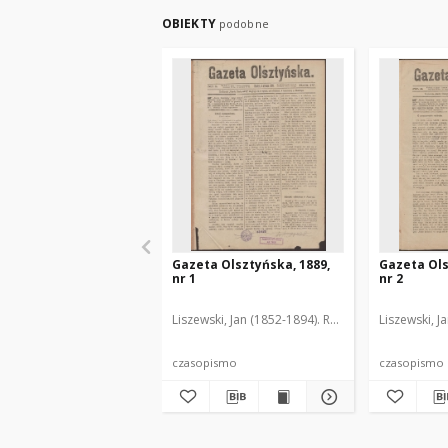
OBIEKTY
podobne
Gazeta Olsztyńska, 1889,
Gazeta Ols
nr 1
nr 2
Liszewski, Jan (1852-1894). Red.
Liszewski, J
czasopismo
czasopismo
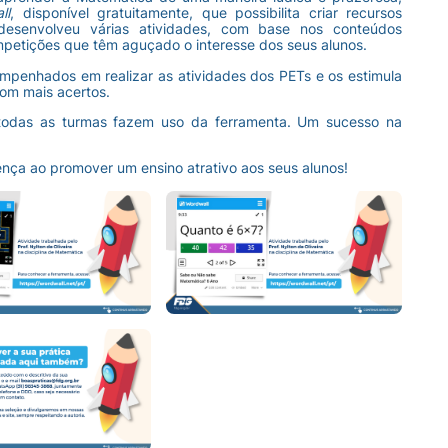
ll
, disponível gratuitamente, que possibilita criar recursos
le desenvolveu várias atividades, com base nos conteúdos
ompetições que têm aguçado o interesse dos seus alunos.
empenhados em realizar as atividades dos PETs e os estimula
om mais acertos.
 e todas as turmas fazem uso da ferramenta. Um sucesso na
ença ao promover um ensino atrativo aos seus alunos!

Problem -
Copy every line of the material above in which the word "Liszewski" appears.

The answer -
Liszewski, Jan (1852-1894). Red.
Liszewski, J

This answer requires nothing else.